Trace-replay-distill = DPO/PRM from N external teachers (~$0.30/trace with VOI gating, our novelty bet).

In v0.0 we test channel 3 in isolation against channel 1 (the spike 004 A/B). We deliberately defer channel 2 to v0.1 to keep the v0.0 experiment small.

Why deferring Composer hint-distill to v0.1 is the right call

I considered adding hint-distill to v0.0 to do a 4-arm A/B (RLVR / RLVR+SDPO / RLVR+trace-replay / RLVR+SDPO+trace-replay). Decided against it for v0.0 because:

The novel claim is trace-replay. The Composer recipe is already published; SDPO is already published with code. Validating SDPO at 7B is engineering, not novel research.
The hint-generator open question is unresolved. Without that, an SDPO arm is "SDPO with hardcoded tool-name templates" which is the easy case and doesn't validate the harder behavior cases (style, communication).
Spike 001's economic verdict only gates the trace-replay channel. SDPO has no per-step API cost — it's just an extra forward pass on the same GPU. Different cost model.
A 4-arm A/B at 7B costs ~$600 vs. ~$300 for the 2-arm. Not worth it for v0.0.

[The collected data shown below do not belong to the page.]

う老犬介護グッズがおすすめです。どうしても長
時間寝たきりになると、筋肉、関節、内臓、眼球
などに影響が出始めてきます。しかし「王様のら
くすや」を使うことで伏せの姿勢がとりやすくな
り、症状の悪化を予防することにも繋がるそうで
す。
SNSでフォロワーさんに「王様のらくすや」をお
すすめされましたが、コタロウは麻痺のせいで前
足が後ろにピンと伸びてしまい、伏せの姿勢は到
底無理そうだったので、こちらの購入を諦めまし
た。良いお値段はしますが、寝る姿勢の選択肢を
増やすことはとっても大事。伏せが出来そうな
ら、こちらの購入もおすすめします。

v0.1 will have the full 4-arm (or at least 3-arm: RLVR / RLVR+SDPO / RLVR+SDPO+trace-replay) at 32B once we know v0.0's trace-replay verdict.

Implementation handles for v0.1 (concrete starting points)

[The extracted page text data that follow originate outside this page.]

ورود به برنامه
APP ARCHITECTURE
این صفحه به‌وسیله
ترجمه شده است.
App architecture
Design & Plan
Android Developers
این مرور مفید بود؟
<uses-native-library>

When we get to v0.1, the Composer hint-distill channel has a clear engineering path:

Lift the SDPO loss math from siyan-zhao/OPSD. MIT licensed, ICLR 2026 paper, exact same mechanism Cursor uses. Their code targets HuggingFace transformers; should slot into TRL's GRPO or PRIME-RL with ~50 LoC of glue.
Hint generator v1: hardcoded templates. Pattern-match on tool-call errors:
- "Tool not found: X" → hint = "Reminder: Available tools are: <list of valid tools>"
- "JSONDecodeError: ..." → hint = "Reminder: tool arguments must be valid JSON"
- "Type error in args" → hint = "Reminder: <tool-name> expects args matching schema: <schema>" This handles the "tool call error" case from Cursor's blog example. Style/communication is harder — defer to v1.5 with an LLM-based hint generator.
Apply only at error sites, not every turn. Detect via:
- Failed tool calls (status != ok)
- Exception traces in tool output
- Optional: a lightweight judge model flagging "this turn was wasteful" (matches Cursor's "communication style" use case)
Loss = α * GRPO_loss + β * SDPO_KL_at_error_turns + γ * trace_replay_DPO_loss. Ablate (α, β, γ).

Implementation handles for v0.2 (decentralized scale)

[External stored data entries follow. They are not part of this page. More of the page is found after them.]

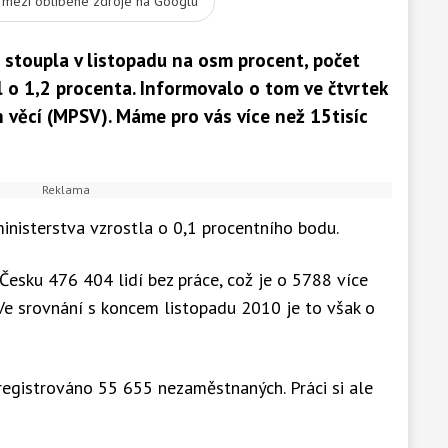
t mezi oblíbené zdroje na Googlu
stoupla v listopadu na osm procent, počet
 o 1,2 procenta. Informovalo o tom ve čtvrtek
h věcí (MPSV). Máme pro vás více než 15tisíc
inisterstva vzrostla o 0,1 procentního bodu.
 Česku 476 404 lidí bez práce, což je o 5788 více
Ve srovnání s koncem listopadu 2010 je to však o
egistrováno 55 655 nezaměstnaných. Práci si ale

If v0.1 validates and we scale, here's what each Composer-stage maps to in a multi-cluster setting:

Continued pretraining: Pretrained checkpoint already exists (Qwen3-32B); skip.
Synthetic data: Generators run on CPU pool, producing OpenEnv tasks pushed to a shared queue. Embarrassingly parallel.
Realistic-env RL: PRIME-RL's orchestrator/trainer/inference split, vLLM↔FSDP2 weight broadcast (SHARDCAST). v0.2 adds Streaming DiLoCo outer loop only when training spans clusters.
Targeted hint-distill: Compute is local to each trainer — no decentralization complication.
Trace-replay-distill: Teacher API calls are independent — embarrassingly parallel across rollout workers. VOI gating becomes more important to control cost at scale.
Sharded Muon / dual-mesh HSDP: Only if we adopt MoE base. For dense 32B, FSDP2 is fine.

Citations (updated)

Primary sources for each Composer-2.5 component, post-audit:

Cursor blog — Introducing Composer 2.5 (2026)
Cursor blog — Composer 2 technical report (predecessor; named the "Anyrun" environment per subagent — verify if needed)
OPSD paper — Zhao et al., Self-Distilled Reasoner: On-Policy Self-Distillation for LLMs, arXiv:2601.18734, code at siyan-zhao/OPSD. MIT.
SDPO paper — Hübotter et al., Reinforcement Learning via Self-Distillation, arXiv:2601.20802, ICLR 2026 Scaling Post-training Workshop. The direct formalization of Composer's hint-distill.
Self-Distillation continual-learning — arXiv:2601.19897. Cited by Cursor; less directly relevant.
Moonshot Kimi K2.5 — base model, HF model card.

The methodology mapping in this document supersedes vague claims in research/01-composer-2.5.md where the two conflict; that file is preserved unchanged for provenance (a snapshot of the parallel-research dispatch output) but should not be cited as ground truth on its own.